7. SHERLOCK, JR. Directed by Buster Keaton
8. THE NAVIGATOR Directed by Buster Keaton and Donald Crisp
Yes, two more Keaton classics. Buster is definitely my favorite silent film performer of all time, and any film he made in the silent era is worthy of multiple viewings.
My favorite silent movie performer of them all: Buster Keaton
9. THE CABINET OF DR. CALIGARI Directed by Robert Wiene
An obvious choice, but an important one. There still hasn't been anything quite like it since it was made about 100 years ago.
Usually with a list like this I have at least ten titles. I racked my brain trying to pick a #10, but I couldn't come to a decision. So instead I'll list some personal favorites and recommendations from my home video library. I'm sure a lot of these titles will sound like the Usual Suspects of Silent Film, but I make no claim on being an expert on this genre. There are many, many people out there who know far, far more about silent cinema than I do.
Other favorites and recommendations:
More films directed by Fritz Lang: the stupendous DR. MABUSE, DESTINY, and SPIES.
Films with Louise Brooks: PANDORA'S BOX, IT'S THE OLD ARMY GAME, BEGGARS OF LIFE
World War One Films: THE BIG PARADE, WINGS
Films with Douglas Fairbanks: THE THIEF OF BAGDAD, THE BLACK PIRATE
Films with Harold Lloyd: Most know about SAFETY LAST! and THE FRESHMAN, and those are excellent....but also check out THE KID BROTHER, GRANDMA'S BOY, and SPEEDY.

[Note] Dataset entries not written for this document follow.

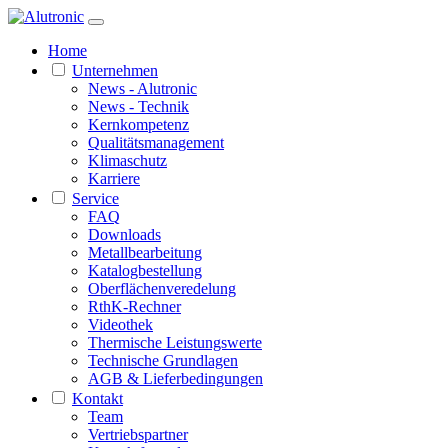
Home
Unternehmen
News - Alutronic
News - Technik
Kernkompetenz
Qualitätsmanagement
Klimaschutz
Karriere
Service
FAQ
Downloads
Metallbearbeitung
Katalogbestellung
Oberflächenveredelung
RthK-Rechner
Videothek
Thermische Leistungswerte
Technische Grundlagen
AGB & Lieferbedingungen
Kontakt
Team
Vertriebspartner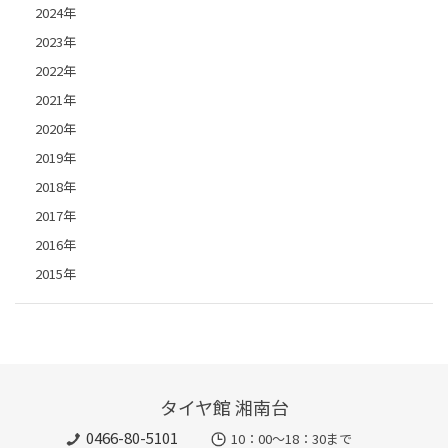
2024年
2023年
2022年
2021年
2020年
2019年
2018年
2017年
2016年
2015年
タイヤ館 湘南台
0466-80-5101
10：00～18：30まで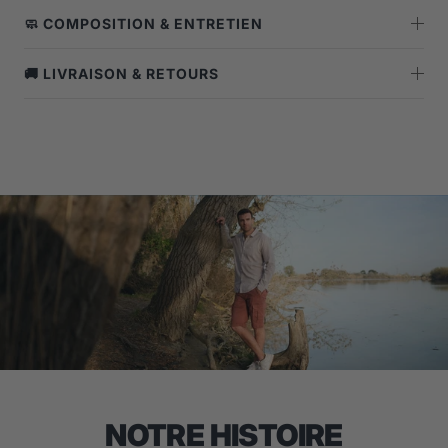
🧼 COMPOSITION & ENTRETIEN
🚚 LIVRAISON & RETOURS
NOTRE HISTOIRE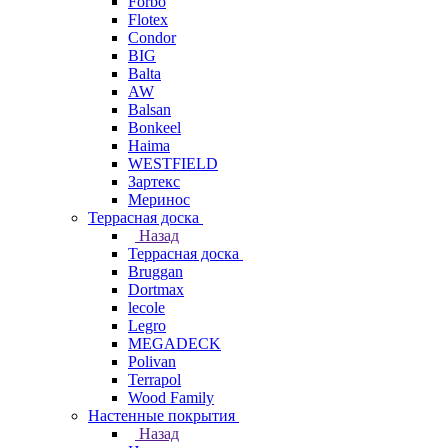
Forbo
Flotex
Condor
BIG
Balta
AW
Balsan
Bonkeel
Haima
WESTFIELD
Зартекс
Меринос
Террасная доска
Назад
Террасная доска
Bruggan
Dortmax
lecole
Legro
MEGADECK
Polivan
Terrapol
Wood Family
Настенные покрытия
Назад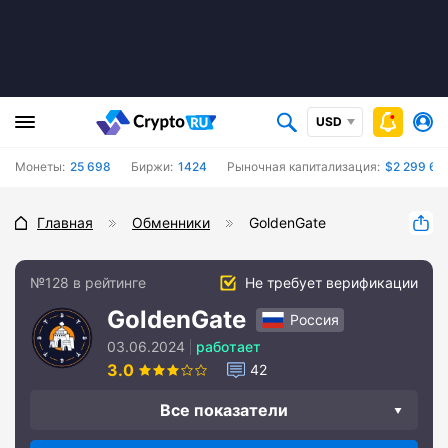
USD
Монеты:
25 698
Биржи:
1424
Рыночная капитализация:
$2 299 68
Главная
Обменники
GoldenGate
№128 в рейтинге
Не требует верификации
GoldenGate
Россия
03.06.2024
работает
3.0
42
Все показатели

Films directed by F.W. Murnau: FAUST, THE LAST LAUGH, SUNRISE
Films directed by John Ford: THE IRON HORSE, FOUR SONS
Films with Lon Chaney: Just about all of Chaney's collaborations with Tod Browning are interesting, especially THE UNKNOWN and THE UNHOLY THREE. I also recommend THE PENALTY. The Chaney THE HUNCHBACK OF NOTRE DAME is worth watching only for his performance--the scenes in which he doesn't appear are rather dull.
Films directed by Paul Leni: THE CAT AND THE CANARY, THE MAN WHO LAUGHS, WAXWORKS
Serials directed by Louis Feuillade: FANTOMAS, LES VAMPIRES
Films directed by Josef von Sternberg: THE LAST COMMAND, UNDERWORLD
Various other fantastic silent films: THE GOLEM, THE MAGICIAN, THE LOST WORLD, HAXAN
Alfred Hitchcock's THE LODGER
Films directed by Abel Gance: J'ACCUSE! and of course the superlative NAPOLEON (unfortunately I have not yet seen the newest restored version of this film that has been released on home video overseas).

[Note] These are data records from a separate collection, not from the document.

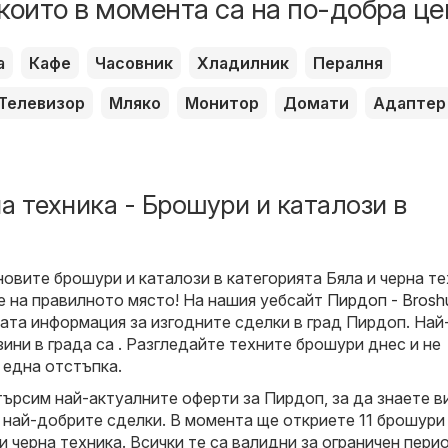
които в момента са на по-добра це
а
Кафе
Часовник
Хладилник
Пералня
Телевизор
Мляко
Монитор
Домати
Адаптер
а техника - Брошури и каталози в
новите брошури и каталози в категорията Бяла и черна т
те на правилното място! На нашия уебсайт
Пирдоп - Brosh
ата информация за изгодните сделки в град Пирдоп. Най
ини в града са . Разгледайте техните брошури днес и не
 една отстъпка.
търсим най-актуалните оферти за Пирдоп, за да знаете в
 най-добрите сделки. В момента ще откриете 11 брошури
и черна техника. Всички те са валидни за ограничен пери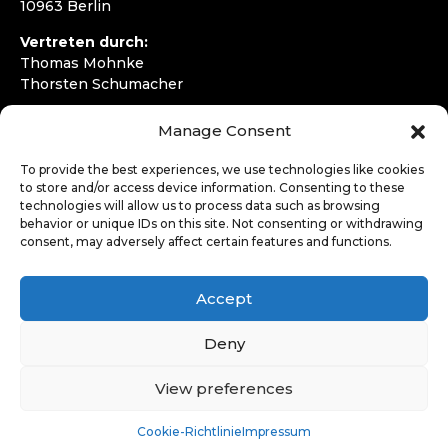
10963 Berlin
Vertreten durch:
Thomas Mohnke
Thorsten Schumacher
Telefon:
+49 30 4050292720
Manage Consent
E-Mail:
kontakt@wirfahren.de
To provide the best experiences, we use technologies like cookies
RECHTLICHES
to store and/or access device information. Consenting to these
technologies will allow us to process data such as browsing
Impressum
behavior or unique IDs on this site. Not consenting or withdrawing
Datenschutzerklärung
consent, may adversely affect certain features and functions.
LOGIN
Accept
Deny
View preferences
Cookie-Richtlinie
Impressum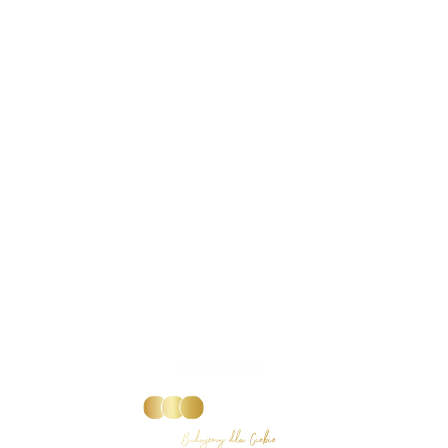
Deweloper:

The cinematic works of George Melies.
What about Charlie Chaplin? I certainly respect the man and his work...but honestly, I think Buster Keaton, and even Harold Lloyd, were more innovative. My favorite Chaplin film is THE GOLD RUSH.
And what about D.W. Griffith? Yes, he's an important figure in the history of the cinema...but I find his films rather hard to get through. (And no, it has nothing to do with political correctness.) I've also learned over and over again through silent film experts in print and on the internet that many of the innovations that Griffith is credited with having invented had already been established by other filmmakers.
Many of the titles I have just mentioned are in public domain, and can be viewed on YouTube....but if you really want to watch these films the way they were meant to be seen, you need to find their official releases on home video. Kino by far is the best company when it comes to silent movie releases. Flicker Alley and Criterion are noteworthy for the genre as well.